Remember, Slow And Steady Wins The Race!

Small changes adopted slowly over time will get you to your BIG long-term goal in a sustainable way. Which means the changes will last. And that is what we are all working towards, right?

 

MS And Obesity

Change is always difficult and there are really no shortcuts; you have to actually make sustainable changes to see results. BUT the payoff for your hard work is promising! Making lasting changes to some of your daily habits will really move your wellness numbers in the right direction. You will gain wellness AND lose excess weight. Improving your blood pressure, blood fats, glucose control, becoming physically active and losing weight can lead to significant health benefits.  It will also make you feel better both physically and emotionally.

 

 

Mona Bostick RDN, CSO, LDN

 

References:

Aphramor L. Validity of claims made in weight management research: a narrative review of dietetic articles. Nutr J. 2010 Jul 20;9:30. doi: 10.1186/1475-2891-9-30.

Marrie RA, Elliott L, Marriott J, Cossoy M, Blanchard J, Leung S, Yu N. Effect of comorbidity on mortality in multiple sclerosis. Neurology. 2015 Jul 21;85(3):240-7

Marrie RA, Horwitz R, Cutter G, Tyry T, Campagnolo D, Vollmer T. Comorbidity delays diagnosis and increases disability at diagnosis in MS. Neurology. 2009 Jan 13;72(2):117-24.
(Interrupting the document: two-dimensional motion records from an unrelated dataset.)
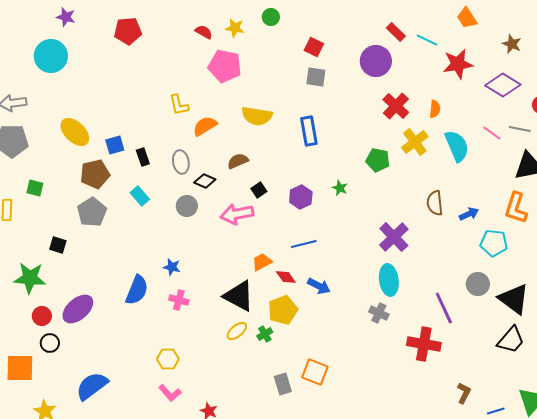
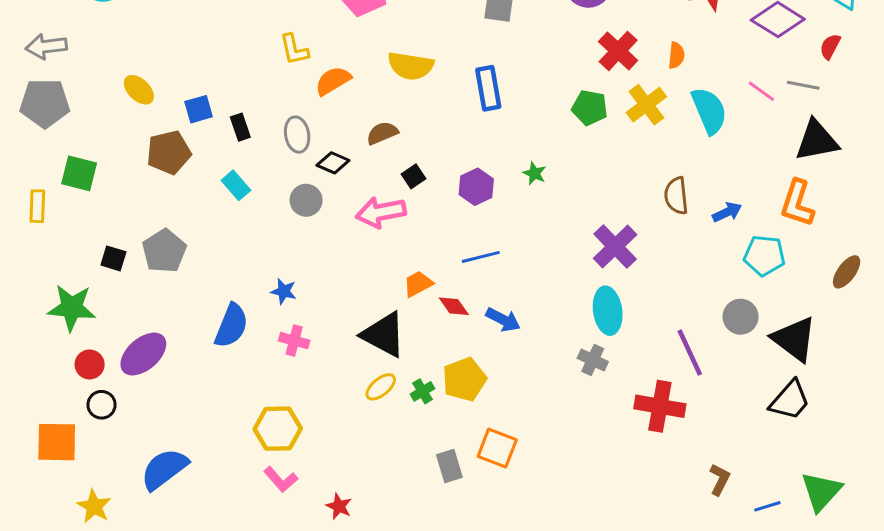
yellow ellipse: (75, 132) -> (139, 90), size x0.7
green pentagon: (378, 160) -> (590, 108), moved
green square: (35, 188) -> (79, 173), size x1.4
gray pentagon: (92, 212) -> (164, 251), moved
yellow pentagon: (283, 310) -> (464, 379), moved
yellow hexagon: (168, 359) -> (278, 429), size x1.4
Marrie RA, Rudick R, Horwitz R, Cutter G, Tyry T, Campagnolo D, Vollmer T. Vascular comorbidity is associated with more rapid disability progression in multiple sclerosis. Neurology. 2010 Mar 30;74(13):1041-7.

Subak LL, Wing R, West DS, Franklin F, Vittinghoff E, Creasman JM, Richter HE, Myers D, Burgio KL, Gorin AA, Macer J, Kusek JW, Grady D; PRIDE Investigators. Weight loss to treat urinary incontinence in overweight and obese women. N Engl J Med. 2009 Jan 29;360(5):481-90. doi: 10.1056/NEJMoa0806375.

Vergnaud AC, Bertrais S, Oppert JM, Maillard-Teyssier L, Galan P, Hercberg S, Czernichow S. Weight fluctuations and risk for metabolic syndrome in an adult cohort. Int J Obes (Lond). 2008 Feb;32(2):315-21. Epub 2007 Oct 30.